Collected data:
----------------------------------------

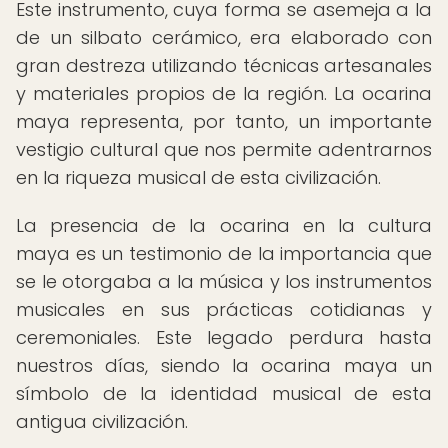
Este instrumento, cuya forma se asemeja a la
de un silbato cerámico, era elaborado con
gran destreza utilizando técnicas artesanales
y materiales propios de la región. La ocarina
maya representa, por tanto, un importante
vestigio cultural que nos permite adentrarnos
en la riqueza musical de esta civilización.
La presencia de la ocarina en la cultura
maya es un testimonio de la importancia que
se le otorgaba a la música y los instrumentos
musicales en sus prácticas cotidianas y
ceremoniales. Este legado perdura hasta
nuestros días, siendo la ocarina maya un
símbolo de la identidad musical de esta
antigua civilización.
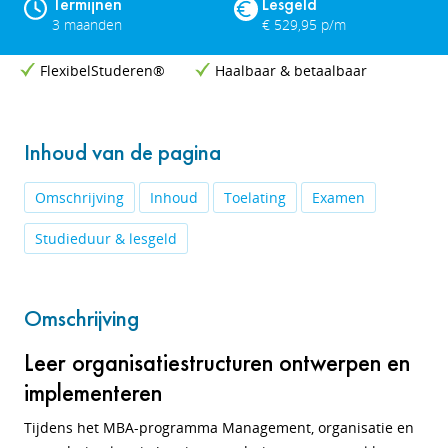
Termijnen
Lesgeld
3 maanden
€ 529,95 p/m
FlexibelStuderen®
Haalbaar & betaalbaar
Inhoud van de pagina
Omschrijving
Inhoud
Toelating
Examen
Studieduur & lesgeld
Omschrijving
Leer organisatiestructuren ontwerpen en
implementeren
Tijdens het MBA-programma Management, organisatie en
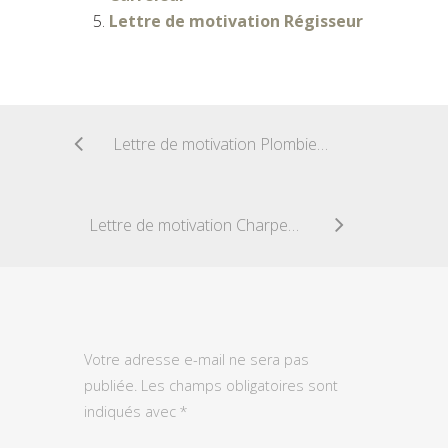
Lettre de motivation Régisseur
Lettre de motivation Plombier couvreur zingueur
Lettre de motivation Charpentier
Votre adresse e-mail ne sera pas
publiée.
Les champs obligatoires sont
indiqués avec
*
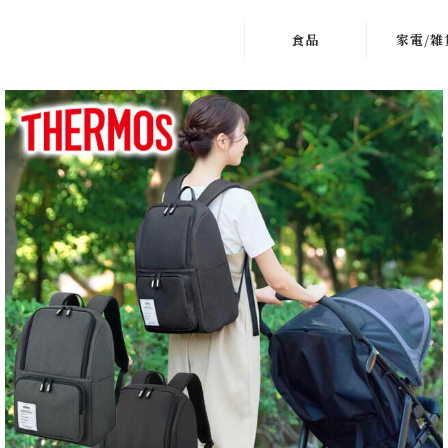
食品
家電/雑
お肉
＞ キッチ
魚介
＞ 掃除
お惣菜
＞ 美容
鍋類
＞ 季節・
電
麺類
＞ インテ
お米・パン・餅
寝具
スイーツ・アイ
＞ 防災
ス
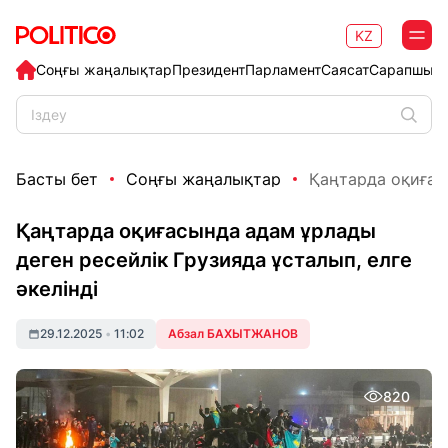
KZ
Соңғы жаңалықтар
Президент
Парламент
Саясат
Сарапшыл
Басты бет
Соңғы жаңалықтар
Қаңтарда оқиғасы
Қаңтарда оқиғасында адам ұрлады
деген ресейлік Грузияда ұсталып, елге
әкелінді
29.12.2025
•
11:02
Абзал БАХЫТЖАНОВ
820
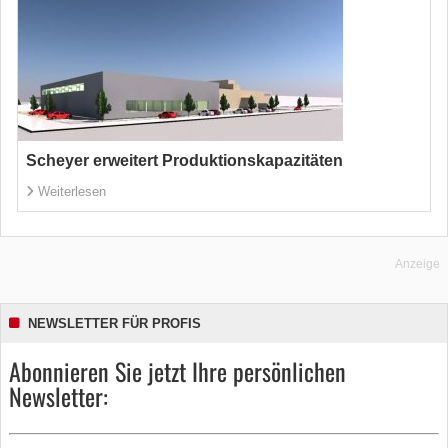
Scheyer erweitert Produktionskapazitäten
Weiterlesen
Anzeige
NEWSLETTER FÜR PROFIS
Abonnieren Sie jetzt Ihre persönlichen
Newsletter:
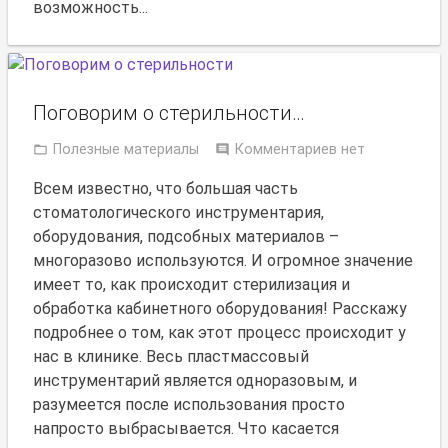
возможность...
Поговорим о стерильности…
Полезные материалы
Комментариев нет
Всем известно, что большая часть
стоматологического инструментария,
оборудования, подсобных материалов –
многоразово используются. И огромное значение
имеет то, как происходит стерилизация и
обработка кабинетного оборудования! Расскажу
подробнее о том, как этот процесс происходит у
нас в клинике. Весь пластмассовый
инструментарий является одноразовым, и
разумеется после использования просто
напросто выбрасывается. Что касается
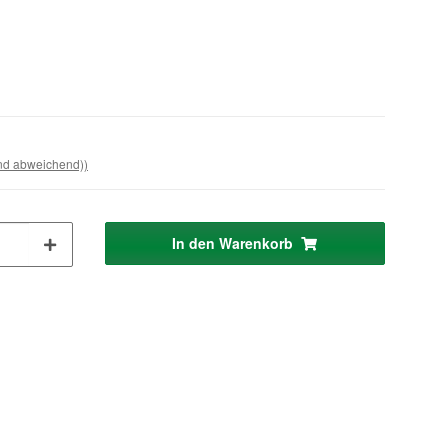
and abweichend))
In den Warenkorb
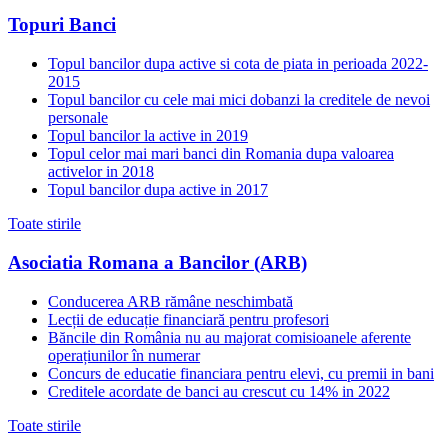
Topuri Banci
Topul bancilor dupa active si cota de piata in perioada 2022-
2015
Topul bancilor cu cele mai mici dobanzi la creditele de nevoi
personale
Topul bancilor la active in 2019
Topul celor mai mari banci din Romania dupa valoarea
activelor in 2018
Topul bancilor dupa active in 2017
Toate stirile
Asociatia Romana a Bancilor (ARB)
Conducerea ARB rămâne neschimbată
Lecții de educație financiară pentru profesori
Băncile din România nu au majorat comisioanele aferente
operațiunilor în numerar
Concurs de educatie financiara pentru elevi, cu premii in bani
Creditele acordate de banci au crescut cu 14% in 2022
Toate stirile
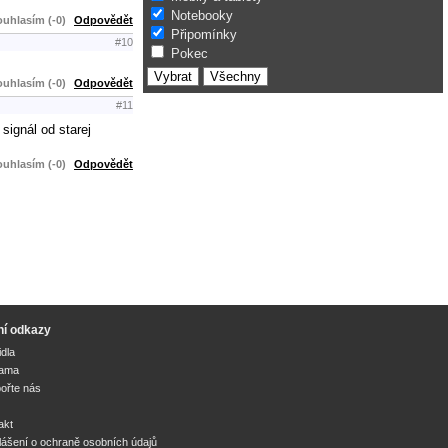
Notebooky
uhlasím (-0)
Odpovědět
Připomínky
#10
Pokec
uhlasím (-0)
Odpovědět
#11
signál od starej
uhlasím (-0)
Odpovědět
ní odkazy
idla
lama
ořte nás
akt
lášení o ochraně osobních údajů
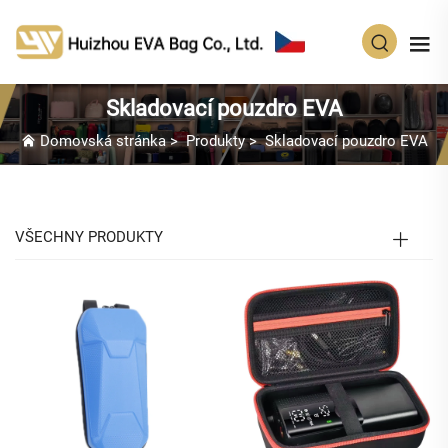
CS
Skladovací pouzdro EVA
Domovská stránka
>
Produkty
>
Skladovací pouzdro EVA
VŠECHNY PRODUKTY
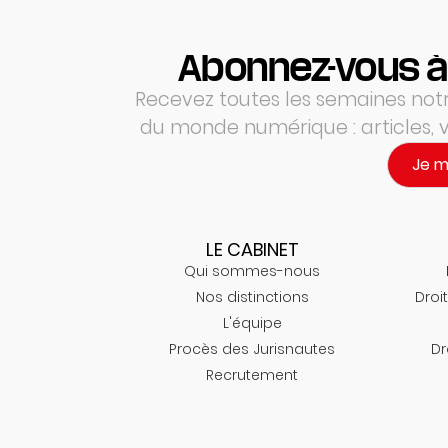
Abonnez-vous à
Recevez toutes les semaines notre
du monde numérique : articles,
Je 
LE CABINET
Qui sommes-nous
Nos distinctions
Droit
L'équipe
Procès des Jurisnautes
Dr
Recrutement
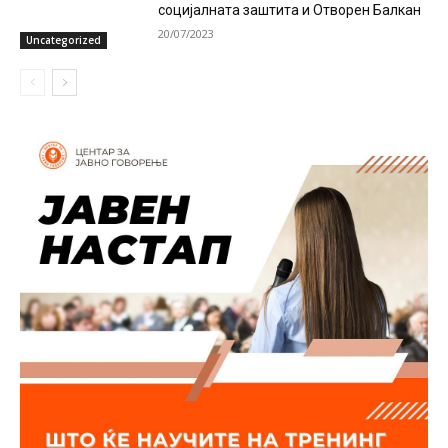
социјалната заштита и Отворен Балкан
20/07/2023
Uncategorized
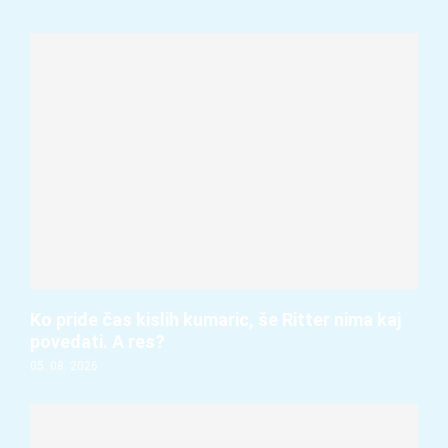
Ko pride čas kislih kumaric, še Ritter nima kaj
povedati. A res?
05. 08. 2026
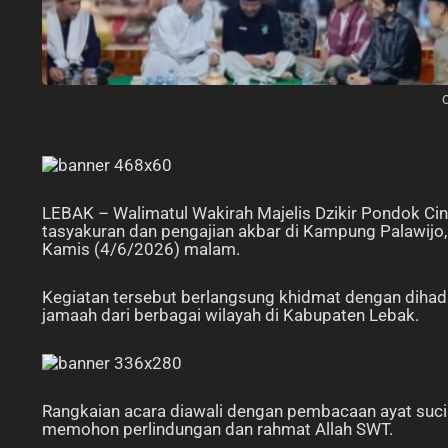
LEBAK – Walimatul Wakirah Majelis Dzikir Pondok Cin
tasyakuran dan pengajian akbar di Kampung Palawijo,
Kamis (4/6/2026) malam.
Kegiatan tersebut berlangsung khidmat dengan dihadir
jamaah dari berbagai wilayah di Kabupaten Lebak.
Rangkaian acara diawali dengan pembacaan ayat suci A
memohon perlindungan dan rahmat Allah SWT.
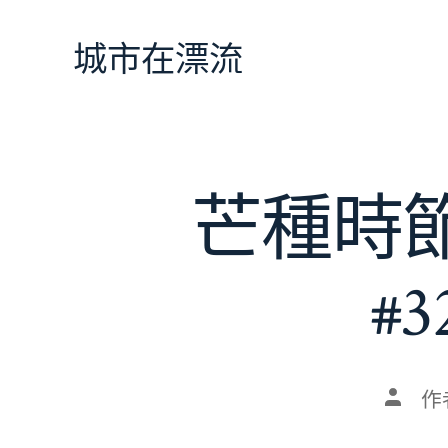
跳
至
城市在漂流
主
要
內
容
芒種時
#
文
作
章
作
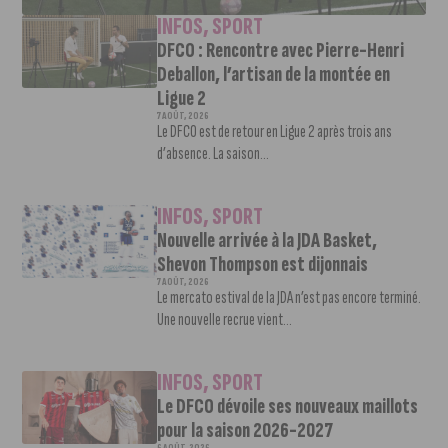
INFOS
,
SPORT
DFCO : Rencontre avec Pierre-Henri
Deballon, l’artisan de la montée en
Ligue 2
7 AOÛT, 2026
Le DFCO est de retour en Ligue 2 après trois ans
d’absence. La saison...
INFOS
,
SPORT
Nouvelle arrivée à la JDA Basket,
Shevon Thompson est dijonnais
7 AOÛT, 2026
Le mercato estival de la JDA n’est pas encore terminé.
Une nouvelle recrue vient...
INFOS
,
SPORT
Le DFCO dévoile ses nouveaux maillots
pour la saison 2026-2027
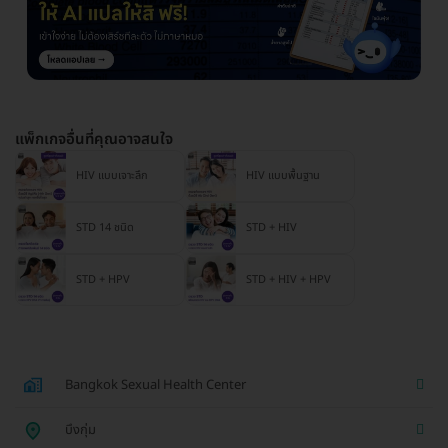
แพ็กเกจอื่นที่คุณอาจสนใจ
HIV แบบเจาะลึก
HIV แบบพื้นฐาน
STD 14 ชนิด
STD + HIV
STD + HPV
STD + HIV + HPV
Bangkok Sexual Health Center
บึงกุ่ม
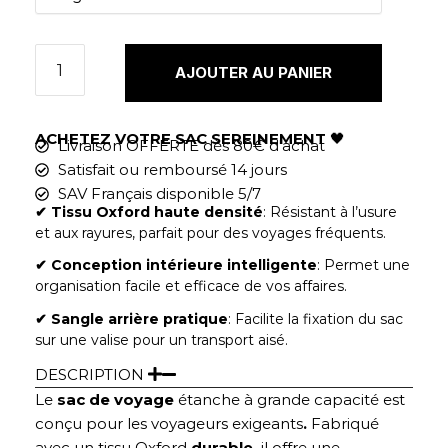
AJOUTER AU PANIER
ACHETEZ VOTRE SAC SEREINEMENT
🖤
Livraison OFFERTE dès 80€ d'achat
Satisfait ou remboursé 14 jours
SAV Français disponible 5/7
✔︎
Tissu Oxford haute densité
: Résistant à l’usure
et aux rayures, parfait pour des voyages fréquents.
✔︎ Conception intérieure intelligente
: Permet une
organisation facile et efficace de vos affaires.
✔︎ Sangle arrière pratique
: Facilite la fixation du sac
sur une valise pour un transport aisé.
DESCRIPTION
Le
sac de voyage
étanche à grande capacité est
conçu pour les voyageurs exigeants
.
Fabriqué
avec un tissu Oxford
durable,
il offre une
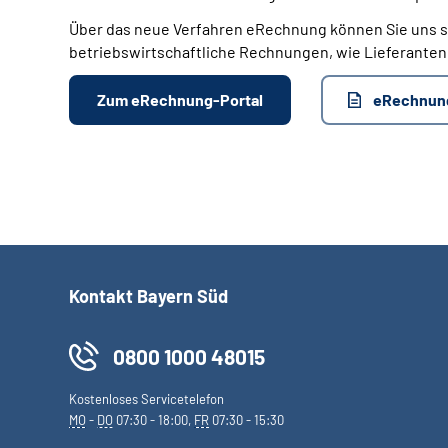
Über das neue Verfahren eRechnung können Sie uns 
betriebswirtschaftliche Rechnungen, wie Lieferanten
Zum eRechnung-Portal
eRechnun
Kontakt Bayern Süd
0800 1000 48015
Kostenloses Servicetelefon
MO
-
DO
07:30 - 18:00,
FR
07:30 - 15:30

----------------------------------------

A count is needed of the lines in this data that contain "DFCO"; give the number and no other text.

3